G0379 (Direct referral of patient for hospital observation care) on the same date of service as one of the following:
#Outpatient prospective payment system indicators code
Claims that contain services provided on the same date of service or 1 day before the date of service for HCPCS code G0378 and described by one of the following codes:.Any claim containing 8 or more units of services described by HCPCS code G0378 (Observation services, per hour).Any procedure that is assigned Status Indicator “T” (Paid under OPPS separate APC payment).The following services are included in the Observation Comprehensive APC (C-APC) 8011: G0463 (Hospital outpatient clinic visit for assessment and mgmt. G0384 (Type B emergency department visit, Level 5) G0383 (Type B emergency department visit, Level 4) G0382 (Type B emergency department visit, Level 3) G0381 (Type B emergency department visit, Level 2) G0380 (Type B emergency department visit, Level 1) In 2019, for Observation (APC 8011), a clinic or ED visit is identified through alphanumeric codes: In 2016, CMS revised the instructions and APC for Comprehensive Observation Services (COS). APC payments also apply to outpatient testing (such as radiology, nuclear medicine imaging) and therapies (such as certain drugs, intravenous infusion therapies, and blood products).

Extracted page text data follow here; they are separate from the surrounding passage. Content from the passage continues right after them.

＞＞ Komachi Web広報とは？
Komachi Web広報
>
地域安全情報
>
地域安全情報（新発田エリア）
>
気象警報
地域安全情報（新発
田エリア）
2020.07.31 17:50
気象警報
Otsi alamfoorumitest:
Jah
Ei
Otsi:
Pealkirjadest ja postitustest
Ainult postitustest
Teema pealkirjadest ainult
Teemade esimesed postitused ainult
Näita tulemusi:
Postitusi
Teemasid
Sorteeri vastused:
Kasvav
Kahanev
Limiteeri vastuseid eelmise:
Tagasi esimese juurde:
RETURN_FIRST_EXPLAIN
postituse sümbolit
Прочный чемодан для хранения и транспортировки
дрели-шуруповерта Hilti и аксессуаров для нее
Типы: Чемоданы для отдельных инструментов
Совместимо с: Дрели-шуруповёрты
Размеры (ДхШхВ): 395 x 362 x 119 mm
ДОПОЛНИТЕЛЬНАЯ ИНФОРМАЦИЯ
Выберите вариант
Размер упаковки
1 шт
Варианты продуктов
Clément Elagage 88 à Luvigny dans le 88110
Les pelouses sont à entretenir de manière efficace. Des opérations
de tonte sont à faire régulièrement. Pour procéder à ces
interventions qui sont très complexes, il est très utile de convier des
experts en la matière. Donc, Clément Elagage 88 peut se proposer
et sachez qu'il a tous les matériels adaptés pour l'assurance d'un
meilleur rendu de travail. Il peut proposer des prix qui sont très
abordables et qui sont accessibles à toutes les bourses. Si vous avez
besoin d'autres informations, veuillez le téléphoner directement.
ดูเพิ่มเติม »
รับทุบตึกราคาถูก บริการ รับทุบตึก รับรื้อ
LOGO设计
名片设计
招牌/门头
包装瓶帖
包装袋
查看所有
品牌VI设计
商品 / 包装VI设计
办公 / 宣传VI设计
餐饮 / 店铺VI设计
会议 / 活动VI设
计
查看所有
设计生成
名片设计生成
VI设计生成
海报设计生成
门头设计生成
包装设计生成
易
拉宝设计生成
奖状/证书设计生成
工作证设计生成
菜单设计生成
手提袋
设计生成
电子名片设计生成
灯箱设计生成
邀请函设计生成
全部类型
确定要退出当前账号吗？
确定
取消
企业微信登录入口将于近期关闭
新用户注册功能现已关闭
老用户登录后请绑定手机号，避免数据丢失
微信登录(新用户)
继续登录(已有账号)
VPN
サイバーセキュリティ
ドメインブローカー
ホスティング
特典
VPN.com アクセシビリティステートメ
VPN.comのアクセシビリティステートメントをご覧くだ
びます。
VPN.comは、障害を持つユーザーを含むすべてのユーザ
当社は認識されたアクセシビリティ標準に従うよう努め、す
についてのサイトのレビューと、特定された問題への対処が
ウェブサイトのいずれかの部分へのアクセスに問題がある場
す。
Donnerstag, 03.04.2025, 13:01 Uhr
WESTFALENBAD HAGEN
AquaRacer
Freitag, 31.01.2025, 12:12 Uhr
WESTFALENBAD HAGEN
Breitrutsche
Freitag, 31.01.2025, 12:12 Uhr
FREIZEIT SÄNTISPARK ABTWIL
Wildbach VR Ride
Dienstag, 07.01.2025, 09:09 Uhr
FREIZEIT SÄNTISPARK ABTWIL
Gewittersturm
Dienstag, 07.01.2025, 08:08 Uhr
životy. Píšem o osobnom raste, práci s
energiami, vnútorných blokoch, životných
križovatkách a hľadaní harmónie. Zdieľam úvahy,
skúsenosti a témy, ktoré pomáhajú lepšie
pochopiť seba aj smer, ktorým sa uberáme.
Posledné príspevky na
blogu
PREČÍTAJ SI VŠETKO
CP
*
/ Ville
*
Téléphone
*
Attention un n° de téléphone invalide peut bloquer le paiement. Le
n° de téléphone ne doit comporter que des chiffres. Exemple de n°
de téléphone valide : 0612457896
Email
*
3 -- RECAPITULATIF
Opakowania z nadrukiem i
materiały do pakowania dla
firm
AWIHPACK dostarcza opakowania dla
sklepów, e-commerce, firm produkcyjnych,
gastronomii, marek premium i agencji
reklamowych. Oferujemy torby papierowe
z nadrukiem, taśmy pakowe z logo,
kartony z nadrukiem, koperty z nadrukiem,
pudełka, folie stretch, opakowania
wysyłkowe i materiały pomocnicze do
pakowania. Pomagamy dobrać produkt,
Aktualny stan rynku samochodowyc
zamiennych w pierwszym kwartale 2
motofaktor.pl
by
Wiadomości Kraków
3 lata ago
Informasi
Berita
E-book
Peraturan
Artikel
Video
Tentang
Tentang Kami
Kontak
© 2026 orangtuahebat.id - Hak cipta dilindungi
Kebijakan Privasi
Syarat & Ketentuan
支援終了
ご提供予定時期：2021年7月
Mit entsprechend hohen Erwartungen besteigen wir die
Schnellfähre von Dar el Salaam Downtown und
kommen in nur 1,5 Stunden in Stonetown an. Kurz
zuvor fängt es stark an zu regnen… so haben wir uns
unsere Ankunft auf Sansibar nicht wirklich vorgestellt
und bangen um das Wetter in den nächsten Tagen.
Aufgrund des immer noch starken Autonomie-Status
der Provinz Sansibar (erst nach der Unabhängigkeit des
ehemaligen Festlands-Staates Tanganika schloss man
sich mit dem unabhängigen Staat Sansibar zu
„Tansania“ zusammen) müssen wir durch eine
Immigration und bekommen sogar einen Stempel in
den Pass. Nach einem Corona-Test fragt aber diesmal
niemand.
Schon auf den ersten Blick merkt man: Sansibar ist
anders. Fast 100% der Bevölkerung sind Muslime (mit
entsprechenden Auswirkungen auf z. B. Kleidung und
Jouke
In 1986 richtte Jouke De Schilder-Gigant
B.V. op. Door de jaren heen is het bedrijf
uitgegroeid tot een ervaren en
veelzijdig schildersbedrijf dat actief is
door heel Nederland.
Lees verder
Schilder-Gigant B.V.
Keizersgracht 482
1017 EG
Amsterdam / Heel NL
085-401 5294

Why did CMS create APCs?ĪPC payments apply to outpatient surgery, outpatient clinics, emergency department services, and observation services. For example, Status Indicator (SI) “F” - Corneal Tissue Acquisition Certain CRNA Services and Hepatitis B Vaccines, is not paid under OPPS but is paid on reasonable cost basis. A status indicator is assigned to each code to identify how the service is priced for payment.

Eventually this percent will be capped at 20% of the payment rate. Co-pays vary between 20 and 40% of the APC payment rate. The payment is divided into Medicare's portion and patient co-pay. The payments are calculated by multiplying the APCs relative weight by the OPPS conversion factor and then there is a minor adjustment for geographic location. (Many HCPCS codes are derived directly from the AMA CPT.) Since this payment is a prospective and "fixed" payment to the hospital, the hospital is at risk for potential "profit or loss" with each APC payment it receives. All services (identified by submission of CMS' Healthcare Common Procedure Coding System (HCPCS) codes on the hospital's UB 04 claim form) which are grouped under a specific APC result in an annually updated Medicare "prospective payment" for that particular APC. How do APCs work?Įach APC is composed of services which are similar in clinical intensity, resource utilization and cost. If the patient is admitted from a hospital clinic or ED, then there is no APC payment, and Medicare will pay the hospital under inpatient DRG methodology. APC payments are made only to hospitals when the Medicare outpatient is discharged from the ED or clinic or is transferred to another hospital (or other facility) which is not affiliated with the initial hospital where the patient received outpatient services. APCs are an outpatient prospective payment system applicable only to hospitals and have no impact on physician payments under the Medicare Physician Fee Schedule.

This OPPS was implemented on August 1, 2000. A part of the Federal Balanced Budget Act of 1997 required HCFA (now CMS) to create a new Medicare "Outpatient Prospective Payment System" (OPPS) for hospital outpatient services -analogous to the Medicare prospective payment system for hospital inpatients known as "Diagnosis Related Groups" or DRGs. APCs or "Ambulatory Payment Classifications" are the government's method of paying facilities for outpatient services for the Medicare program.